Friedersdorf did not convince me not to vote for Obama, but he did make me think. He made me more aware. That is a very good thing.

I'm a fan of both of podcaster Dan Carlin's shows. In the last episode of his political podcast Common Sense before the 2012 election, he said something to make me pause. Carlin, who is of the opinion that both major political parties are hopelessly corrupt, said that while he couldn't stomach the idea of voting for either Obama or Romney, he thought that if he had to choose one or the other, he would rather see Romney win.

Carlin is concerned about the erosion of American civil liberties under the banners of the War on Drugs and the War on Terror, two 'wars' that he feels have done immense damage to American society. He doesn't think he would approve of Romney's policies any more than Obama's. However, he does feel that civil libertarians on the Left -- a large and substantial group -- would hold Romney accountable for the same actions that they give Obama a pass on. There would be far more demands from civil society to expose the government's dirty laundry under a Romney administration than there are under an Obama one.

Putting aside the issue of whether Obama has really been so bad for civil liberties or not, I do believe Carlin is basically right here.

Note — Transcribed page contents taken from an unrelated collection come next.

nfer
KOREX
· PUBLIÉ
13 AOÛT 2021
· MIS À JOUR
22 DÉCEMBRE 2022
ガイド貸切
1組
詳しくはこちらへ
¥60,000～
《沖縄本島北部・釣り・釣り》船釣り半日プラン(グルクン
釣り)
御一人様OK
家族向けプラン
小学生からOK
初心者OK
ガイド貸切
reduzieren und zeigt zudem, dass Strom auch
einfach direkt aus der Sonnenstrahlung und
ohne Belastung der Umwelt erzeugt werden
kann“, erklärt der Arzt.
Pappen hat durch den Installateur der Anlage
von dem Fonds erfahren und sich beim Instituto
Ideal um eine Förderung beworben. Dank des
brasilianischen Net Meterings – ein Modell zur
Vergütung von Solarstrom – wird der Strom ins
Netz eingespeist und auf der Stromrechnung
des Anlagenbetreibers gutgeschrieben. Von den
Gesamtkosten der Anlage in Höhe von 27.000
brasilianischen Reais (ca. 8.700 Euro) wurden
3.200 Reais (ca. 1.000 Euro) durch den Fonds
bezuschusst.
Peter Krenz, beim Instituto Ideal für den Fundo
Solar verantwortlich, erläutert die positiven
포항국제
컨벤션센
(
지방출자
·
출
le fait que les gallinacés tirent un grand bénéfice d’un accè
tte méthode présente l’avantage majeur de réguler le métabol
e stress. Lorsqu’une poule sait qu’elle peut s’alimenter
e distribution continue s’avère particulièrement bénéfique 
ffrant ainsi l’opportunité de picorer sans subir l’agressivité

The three main points that Friedersdorf makes against Obama in his essay (terrorizing Pakistani civilians, extrajudicial killing of Americans, and authorization of military forces without Congressional approval) are ones that would have made many Democrats absolutely furious if the President for the last four years had been George W. Bush or John McCain.

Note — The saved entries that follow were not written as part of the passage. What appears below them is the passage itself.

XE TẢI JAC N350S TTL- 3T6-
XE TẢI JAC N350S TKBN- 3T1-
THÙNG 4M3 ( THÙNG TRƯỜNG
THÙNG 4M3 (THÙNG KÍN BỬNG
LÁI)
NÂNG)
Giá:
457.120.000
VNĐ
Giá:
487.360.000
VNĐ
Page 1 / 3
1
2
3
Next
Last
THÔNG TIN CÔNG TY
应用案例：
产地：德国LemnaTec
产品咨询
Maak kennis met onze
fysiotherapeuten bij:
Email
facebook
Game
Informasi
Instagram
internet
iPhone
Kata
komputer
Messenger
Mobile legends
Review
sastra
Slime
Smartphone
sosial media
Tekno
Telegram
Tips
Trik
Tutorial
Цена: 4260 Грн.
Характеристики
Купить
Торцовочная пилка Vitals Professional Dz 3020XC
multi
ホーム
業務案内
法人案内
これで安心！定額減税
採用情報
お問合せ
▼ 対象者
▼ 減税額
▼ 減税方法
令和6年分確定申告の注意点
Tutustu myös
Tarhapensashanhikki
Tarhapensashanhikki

This isn't some pathology endemic to left-wingers. What about all those Republicans who cheerfully went along with whatever George W. Bush did for eight years, but when Barack Obama became President they decided Our Country Is In Danger because of Ballooning Debt and Losing Our Basic Liberties?

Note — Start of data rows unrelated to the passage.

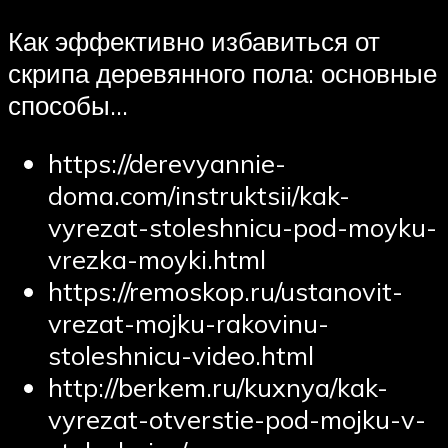
Как эффективно избавиться от
скрипа деревянного пола: основные
способы…
https://derevyannie-
doma.com/instruktsii/kak-
vyrezat-stoleshnicu-pod-moyku-
vrezka-moyki.html
https://remoskop.ru/ustanovit-
vrezat-mojku-rakovinu-
stoleshnicu-video.html
http://berkem.ru/kuxnya/kak-
vyrezat-otverstie-pod-mojku-v-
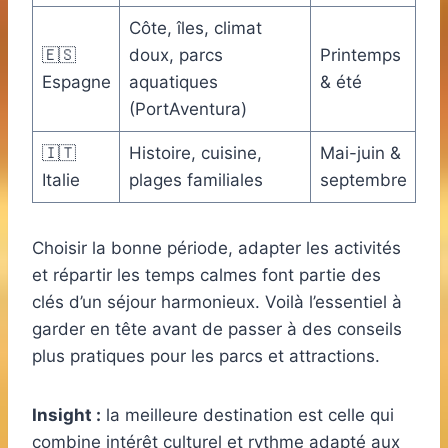
Côte, îles, climat
🇪🇸
doux, parcs
Printemps
Espagne
aquatiques
& été
(PortAventura)
🇮🇹
Histoire, cuisine,
Mai-juin &
Italie
plages familiales
septembre
Choisir la bonne période, adapter les activités
et répartir les temps calmes font partie des
clés d’un séjour harmonieux. Voilà l’essentiel à
garder en tête avant de passer à des conseils
plus pratiques pour les parcs et attractions.
Insight :
la meilleure destination est celle qui
combine intérêt culturel et rythme adapté aux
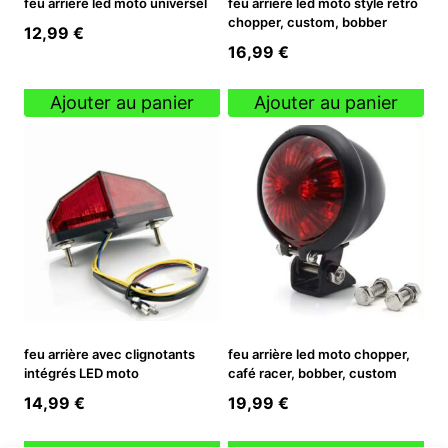
feu arrière led moto universel
feu arrière led moto style rétro
chopper, custom, bobber
12,99
€
16,99
€
Ajouter au panier
Ajouter au panier
feu arrière avec clignotants
feu arrière led moto chopper,
intégrés LED moto
café racer, bobber, custom
14,99
€
19,99
€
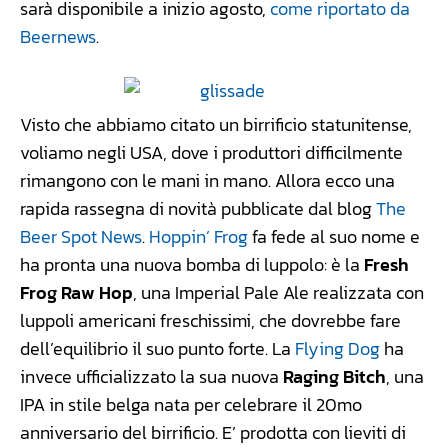
sarà disponibile a inizio agosto,
come riportato da
Beernews
.
Visto che abbiamo citato un birrificio statunitense,
voliamo negli USA, dove i produttori difficilmente
rimangono con le mani in mano. Allora ecco una
rapida rassegna di novità pubblicate dal blog
The
Beer Spot News
.
Hoppin’ Frog
fa fede al suo nome e
ha pronta una nuova bomba di luppolo: è la
Fresh
Frog Raw Hop
, una Imperial Pale Ale realizzata con
luppoli americani freschissimi, che dovrebbe fare
dell’equilibrio il suo punto forte. La
Flying Dog
ha
invece ufficializzato la sua nuova
Raging Bitch
, una
IPA in stile belga nata per celebrare il 20mo
anniversario del birrificio. E’ prodotta con lieviti di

That's why I've made a decision:

I stand by my vote for Barack Obama. I believe he was the clear better choice. But, you know those bumper stickers and T-shirts you can buy that say, 'Don't blame me! I voted for [name of loser of last election]'?

Well, I voted for Obama and I'm happy he won. Please, blame me.

Don't bother hurling random anti-Obama crap at me. What blowhards like Rush Limbaugh and Sean Hannity say bears no relation to reality.

No, I want to hear the real stuff. I want to find out about government policy that makes real people miserable. I want to hear about the people who die. I want to hear the bad things my government is doing.

I don't want to be one of those jerks who thinks it's OK for the government to misbehave as long as the guy I voted for is in power.

I want to know the bad things. I want to be made aware. I voted for this government. It's my responsibility.

1 comment:

J said...

Frankly I'm skeptical of the "we give Obama a pass" argument. Though true to a degree, I think most Dems would not have been too upset over the killing of Awlaki even under Bush, and the drone attacks over all are no where near the scale of the Iraq war. I think an overlooked benefit of reelecting Obama has been a general leftward shift in the political discourse, potentially bringing things like the drones closer to being debated topics.